WHAT NEEDS TO BE DONE | In the records, find every line with the word "isTrav" and copy it out.

----------

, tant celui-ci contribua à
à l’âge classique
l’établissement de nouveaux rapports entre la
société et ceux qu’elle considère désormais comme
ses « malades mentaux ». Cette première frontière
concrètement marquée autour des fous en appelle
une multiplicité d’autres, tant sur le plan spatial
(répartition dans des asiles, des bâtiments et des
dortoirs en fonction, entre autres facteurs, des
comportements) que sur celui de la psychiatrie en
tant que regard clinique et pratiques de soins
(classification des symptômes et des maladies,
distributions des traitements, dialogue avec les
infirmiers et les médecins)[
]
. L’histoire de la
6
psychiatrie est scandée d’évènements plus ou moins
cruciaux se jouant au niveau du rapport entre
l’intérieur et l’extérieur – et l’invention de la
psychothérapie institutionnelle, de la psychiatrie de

----------

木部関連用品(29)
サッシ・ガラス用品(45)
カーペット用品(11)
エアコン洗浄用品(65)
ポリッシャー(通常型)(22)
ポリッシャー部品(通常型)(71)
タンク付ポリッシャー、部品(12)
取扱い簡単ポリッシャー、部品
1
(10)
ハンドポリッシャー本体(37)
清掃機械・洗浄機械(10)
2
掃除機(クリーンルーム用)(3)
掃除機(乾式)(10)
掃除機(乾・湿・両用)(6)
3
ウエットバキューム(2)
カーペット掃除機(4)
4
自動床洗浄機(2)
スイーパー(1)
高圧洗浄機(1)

----------

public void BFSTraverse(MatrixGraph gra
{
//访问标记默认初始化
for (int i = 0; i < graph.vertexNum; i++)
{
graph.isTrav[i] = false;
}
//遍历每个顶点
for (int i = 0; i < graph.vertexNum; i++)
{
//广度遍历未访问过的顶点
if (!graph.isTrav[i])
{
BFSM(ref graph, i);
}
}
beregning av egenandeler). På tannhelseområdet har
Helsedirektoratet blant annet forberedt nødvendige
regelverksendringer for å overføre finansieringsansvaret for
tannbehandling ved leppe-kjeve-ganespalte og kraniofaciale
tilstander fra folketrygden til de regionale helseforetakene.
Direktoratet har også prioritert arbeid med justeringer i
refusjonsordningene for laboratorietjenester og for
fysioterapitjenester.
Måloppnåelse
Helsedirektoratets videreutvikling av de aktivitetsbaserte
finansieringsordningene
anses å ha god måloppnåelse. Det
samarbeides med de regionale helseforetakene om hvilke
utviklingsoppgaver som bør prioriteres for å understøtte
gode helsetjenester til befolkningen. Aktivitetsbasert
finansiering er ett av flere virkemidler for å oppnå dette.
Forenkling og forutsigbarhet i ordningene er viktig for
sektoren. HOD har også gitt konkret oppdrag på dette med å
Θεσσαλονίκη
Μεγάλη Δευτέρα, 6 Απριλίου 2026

----------

ANSWER SPACE |
graph.isTrav[i] = false;
if (!graph.isTrav[i])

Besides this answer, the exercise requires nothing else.